Spend a Day at the Beach

August 31, 2016 | By Public Programs Staff

In 1888, a young Lithuanian woodcarver, Marcus Charles Illions, immigrated to Brooklyn to serve as an apprentice in a carousel shop. Within a few years he opened his own successful studio where he became known for crafting highly detailed, dynamic, and colorful carousel animals. Visitors to NEH on the Road’s newest traveling exhibition, Coney Island: Visions of an American Dreamland, will be able to view one of Illions restored, early twentieth-century carousel horses as they explore the 150 year history of Coney Island and mass amusement in America.

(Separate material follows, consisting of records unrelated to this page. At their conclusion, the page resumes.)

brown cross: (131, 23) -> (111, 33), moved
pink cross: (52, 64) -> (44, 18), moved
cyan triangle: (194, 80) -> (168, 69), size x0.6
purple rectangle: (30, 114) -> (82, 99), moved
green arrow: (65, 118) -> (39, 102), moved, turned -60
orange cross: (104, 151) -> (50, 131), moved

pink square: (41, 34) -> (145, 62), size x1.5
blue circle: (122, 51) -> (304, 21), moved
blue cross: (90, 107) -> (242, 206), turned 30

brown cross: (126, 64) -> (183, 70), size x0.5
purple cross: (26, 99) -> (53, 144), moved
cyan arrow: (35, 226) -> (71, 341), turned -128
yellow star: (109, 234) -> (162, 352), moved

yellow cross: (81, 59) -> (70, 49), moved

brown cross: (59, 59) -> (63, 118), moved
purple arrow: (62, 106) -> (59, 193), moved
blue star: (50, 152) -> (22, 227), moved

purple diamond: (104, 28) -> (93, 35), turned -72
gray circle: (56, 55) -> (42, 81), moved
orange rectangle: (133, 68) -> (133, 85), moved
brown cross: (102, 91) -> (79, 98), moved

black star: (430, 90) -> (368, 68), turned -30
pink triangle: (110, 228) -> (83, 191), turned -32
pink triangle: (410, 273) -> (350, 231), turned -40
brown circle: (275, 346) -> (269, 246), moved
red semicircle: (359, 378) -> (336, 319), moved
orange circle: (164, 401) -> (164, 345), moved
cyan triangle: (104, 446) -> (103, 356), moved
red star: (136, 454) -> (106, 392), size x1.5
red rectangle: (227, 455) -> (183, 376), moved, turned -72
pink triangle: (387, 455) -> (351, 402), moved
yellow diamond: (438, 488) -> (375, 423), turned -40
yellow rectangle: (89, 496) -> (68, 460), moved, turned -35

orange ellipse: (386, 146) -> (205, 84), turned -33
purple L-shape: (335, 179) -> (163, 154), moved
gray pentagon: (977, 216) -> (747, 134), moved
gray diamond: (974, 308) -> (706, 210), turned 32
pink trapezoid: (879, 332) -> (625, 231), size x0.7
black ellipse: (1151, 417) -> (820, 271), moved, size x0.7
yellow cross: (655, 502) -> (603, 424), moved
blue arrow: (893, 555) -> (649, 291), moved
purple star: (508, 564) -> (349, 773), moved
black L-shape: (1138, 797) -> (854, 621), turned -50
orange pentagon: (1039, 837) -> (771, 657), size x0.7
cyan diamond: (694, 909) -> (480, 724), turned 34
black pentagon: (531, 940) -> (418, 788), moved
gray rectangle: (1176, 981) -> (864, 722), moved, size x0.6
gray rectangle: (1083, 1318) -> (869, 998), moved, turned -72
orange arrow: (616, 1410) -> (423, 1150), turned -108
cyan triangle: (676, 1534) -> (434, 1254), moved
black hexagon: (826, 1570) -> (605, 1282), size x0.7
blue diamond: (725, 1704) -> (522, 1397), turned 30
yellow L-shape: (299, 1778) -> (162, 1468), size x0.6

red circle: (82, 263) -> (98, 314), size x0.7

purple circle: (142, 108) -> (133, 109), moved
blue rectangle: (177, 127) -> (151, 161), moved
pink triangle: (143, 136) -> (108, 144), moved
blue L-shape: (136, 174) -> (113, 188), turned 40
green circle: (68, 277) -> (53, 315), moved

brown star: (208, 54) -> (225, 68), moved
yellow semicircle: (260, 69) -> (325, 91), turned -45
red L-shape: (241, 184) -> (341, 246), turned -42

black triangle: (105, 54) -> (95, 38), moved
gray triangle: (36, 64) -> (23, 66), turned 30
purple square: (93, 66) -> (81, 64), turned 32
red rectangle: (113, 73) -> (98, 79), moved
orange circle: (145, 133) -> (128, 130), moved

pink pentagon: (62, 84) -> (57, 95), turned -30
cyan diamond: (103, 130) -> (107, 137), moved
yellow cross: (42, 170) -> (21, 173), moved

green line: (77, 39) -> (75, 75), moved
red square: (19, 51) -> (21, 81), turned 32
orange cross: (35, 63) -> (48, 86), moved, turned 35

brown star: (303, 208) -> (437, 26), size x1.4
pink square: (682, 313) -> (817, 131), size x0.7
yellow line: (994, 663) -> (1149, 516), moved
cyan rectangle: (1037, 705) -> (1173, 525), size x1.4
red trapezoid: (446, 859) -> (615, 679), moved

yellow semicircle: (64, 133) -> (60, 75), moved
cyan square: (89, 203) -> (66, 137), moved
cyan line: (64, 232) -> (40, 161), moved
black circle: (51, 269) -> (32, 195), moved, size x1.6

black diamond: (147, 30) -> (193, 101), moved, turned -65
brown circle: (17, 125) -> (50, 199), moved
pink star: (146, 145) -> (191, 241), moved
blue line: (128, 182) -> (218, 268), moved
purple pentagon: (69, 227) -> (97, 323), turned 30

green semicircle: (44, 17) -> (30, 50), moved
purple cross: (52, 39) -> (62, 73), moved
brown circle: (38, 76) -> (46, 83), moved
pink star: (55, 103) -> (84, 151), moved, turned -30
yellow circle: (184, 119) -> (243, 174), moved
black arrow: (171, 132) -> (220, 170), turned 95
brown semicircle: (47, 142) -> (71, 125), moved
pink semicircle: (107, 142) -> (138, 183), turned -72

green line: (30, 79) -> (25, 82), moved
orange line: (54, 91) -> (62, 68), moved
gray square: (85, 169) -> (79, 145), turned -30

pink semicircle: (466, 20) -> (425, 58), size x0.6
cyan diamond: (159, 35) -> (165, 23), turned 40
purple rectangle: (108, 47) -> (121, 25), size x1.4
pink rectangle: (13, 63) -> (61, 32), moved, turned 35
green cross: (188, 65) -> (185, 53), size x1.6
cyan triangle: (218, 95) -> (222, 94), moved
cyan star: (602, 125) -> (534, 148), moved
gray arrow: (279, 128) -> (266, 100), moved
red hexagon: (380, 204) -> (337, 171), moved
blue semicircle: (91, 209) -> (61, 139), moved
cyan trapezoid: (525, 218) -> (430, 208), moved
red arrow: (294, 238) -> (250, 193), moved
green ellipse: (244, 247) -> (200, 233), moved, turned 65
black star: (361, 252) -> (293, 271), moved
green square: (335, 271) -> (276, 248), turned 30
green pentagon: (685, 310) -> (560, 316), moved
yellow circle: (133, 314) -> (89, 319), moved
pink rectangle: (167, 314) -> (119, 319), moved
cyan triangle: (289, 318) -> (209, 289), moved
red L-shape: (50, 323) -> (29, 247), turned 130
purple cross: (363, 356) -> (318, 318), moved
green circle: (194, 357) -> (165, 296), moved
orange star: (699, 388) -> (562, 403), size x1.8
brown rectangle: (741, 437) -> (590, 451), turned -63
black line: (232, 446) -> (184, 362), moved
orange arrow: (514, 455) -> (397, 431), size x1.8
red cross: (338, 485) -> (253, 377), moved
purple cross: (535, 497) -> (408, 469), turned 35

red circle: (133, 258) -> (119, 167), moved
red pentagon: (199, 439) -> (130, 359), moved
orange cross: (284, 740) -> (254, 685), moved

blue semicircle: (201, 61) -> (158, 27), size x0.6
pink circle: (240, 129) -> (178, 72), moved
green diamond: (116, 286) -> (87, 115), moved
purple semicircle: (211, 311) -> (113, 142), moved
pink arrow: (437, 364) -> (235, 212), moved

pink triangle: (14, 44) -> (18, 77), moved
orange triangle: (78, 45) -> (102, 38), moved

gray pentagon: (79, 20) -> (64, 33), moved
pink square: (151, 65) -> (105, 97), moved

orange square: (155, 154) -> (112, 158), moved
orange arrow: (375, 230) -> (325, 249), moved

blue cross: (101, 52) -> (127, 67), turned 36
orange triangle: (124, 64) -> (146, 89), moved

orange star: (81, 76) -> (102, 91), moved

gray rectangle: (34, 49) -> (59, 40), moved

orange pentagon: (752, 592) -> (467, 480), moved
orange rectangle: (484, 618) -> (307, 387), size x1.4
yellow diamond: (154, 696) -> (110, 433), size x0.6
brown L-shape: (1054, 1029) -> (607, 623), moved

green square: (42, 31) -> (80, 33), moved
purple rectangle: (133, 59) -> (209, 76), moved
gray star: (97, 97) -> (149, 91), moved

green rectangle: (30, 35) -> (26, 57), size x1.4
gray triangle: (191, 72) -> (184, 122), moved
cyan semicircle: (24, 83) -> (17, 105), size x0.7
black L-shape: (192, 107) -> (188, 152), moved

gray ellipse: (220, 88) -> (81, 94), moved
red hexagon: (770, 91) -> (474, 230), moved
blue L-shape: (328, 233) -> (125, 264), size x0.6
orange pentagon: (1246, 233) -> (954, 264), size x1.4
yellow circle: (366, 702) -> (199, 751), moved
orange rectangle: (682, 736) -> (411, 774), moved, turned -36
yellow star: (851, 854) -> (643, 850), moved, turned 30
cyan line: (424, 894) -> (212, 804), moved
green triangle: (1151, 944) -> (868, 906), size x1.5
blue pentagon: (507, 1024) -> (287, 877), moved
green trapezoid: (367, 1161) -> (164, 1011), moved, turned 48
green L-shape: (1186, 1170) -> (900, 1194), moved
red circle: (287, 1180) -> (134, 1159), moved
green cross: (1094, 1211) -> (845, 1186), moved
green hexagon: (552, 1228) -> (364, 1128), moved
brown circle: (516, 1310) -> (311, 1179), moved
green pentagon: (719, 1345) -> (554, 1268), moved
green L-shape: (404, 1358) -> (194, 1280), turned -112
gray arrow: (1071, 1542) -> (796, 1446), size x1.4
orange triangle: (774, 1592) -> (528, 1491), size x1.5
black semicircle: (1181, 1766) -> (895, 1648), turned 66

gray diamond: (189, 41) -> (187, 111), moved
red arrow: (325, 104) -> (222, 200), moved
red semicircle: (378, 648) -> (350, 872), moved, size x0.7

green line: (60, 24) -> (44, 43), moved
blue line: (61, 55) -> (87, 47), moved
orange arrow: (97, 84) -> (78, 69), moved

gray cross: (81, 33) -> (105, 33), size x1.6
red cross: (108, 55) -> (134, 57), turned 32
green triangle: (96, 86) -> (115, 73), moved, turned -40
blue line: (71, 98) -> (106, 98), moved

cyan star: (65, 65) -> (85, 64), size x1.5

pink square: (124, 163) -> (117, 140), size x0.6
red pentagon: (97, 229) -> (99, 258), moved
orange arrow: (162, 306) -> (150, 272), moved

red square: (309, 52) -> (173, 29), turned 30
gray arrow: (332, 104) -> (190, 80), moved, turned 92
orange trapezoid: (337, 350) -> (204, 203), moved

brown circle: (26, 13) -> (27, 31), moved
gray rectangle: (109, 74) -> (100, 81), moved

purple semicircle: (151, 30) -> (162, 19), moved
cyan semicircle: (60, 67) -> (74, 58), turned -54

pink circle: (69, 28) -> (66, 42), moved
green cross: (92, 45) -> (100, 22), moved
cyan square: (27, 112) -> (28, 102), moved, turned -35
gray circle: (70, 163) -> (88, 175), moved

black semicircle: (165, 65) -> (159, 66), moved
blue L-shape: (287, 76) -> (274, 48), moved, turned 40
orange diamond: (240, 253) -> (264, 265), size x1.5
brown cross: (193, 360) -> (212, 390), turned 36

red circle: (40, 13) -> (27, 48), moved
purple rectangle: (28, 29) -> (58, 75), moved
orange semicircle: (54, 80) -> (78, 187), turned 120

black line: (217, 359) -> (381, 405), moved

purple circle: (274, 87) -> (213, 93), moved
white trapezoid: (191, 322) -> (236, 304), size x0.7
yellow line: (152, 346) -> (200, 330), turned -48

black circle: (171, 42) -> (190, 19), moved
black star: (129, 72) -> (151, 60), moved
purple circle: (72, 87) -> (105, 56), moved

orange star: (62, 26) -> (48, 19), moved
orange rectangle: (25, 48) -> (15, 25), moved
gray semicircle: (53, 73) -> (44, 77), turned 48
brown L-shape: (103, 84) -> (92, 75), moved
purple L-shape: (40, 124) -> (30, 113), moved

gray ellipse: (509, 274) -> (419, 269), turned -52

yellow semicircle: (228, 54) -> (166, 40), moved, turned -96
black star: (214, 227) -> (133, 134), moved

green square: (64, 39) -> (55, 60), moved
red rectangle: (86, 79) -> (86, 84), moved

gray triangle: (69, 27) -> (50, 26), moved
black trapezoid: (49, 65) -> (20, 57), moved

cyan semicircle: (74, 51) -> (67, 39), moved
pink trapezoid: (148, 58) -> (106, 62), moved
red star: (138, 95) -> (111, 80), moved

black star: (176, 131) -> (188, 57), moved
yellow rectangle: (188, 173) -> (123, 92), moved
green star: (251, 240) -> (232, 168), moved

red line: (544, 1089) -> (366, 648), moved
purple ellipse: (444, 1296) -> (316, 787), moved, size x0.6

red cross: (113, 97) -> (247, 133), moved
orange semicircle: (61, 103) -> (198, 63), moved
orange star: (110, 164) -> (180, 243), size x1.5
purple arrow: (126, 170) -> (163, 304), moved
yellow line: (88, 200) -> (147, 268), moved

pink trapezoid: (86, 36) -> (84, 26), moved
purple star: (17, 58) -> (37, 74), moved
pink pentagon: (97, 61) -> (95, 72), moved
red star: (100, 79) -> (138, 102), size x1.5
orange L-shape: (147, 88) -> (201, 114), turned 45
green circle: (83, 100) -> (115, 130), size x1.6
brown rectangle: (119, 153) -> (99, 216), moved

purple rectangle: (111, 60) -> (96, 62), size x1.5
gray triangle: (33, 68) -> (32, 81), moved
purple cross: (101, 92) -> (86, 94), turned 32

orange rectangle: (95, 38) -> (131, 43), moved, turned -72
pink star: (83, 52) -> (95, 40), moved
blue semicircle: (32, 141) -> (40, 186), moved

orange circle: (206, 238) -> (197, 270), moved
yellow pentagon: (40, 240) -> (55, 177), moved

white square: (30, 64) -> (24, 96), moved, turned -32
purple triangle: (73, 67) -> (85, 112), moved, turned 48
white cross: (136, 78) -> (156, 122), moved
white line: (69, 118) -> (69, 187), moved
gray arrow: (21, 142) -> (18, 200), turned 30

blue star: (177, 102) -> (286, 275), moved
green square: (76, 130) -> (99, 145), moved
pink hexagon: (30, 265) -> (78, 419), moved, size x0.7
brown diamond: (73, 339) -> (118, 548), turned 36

For over a hundred years, Coney Island, a strip of sand at the mouth of New York Harbor, has occupied a singular place in the American imagination. The exhibition combines artifacts, art reproductions, photos and hands-on interactives to convey the excitement of Coney Island. It was a physical space where the elite and the working-class mingled; a place that captured the imagination of generations of American artists and inspired art, music, literature, and films. This traveling exhibition is adapted from the NEH-supported, Coney Island: Visions of an American Dreamland, 1861–2008, created by the Wadsworth Atheneum Museum of Art in Hartford, Connecticut.

Reservations are currently being accepted for the tour, which begins April 2017 and ends in March 2022. For additional information and to make a reservation, visit NEH on the Road. Since 2005, NEH on the Road has provided traveling versions of NEH-funded exhibitions and made them available—along with programming and educational materials—to small and medium-sized venues across the nation.

Yale University received a Planning grant and the Wadsworth Atheneum Museum of Art received an Implementation grant for an exhibition on the history and influence of Coney Island.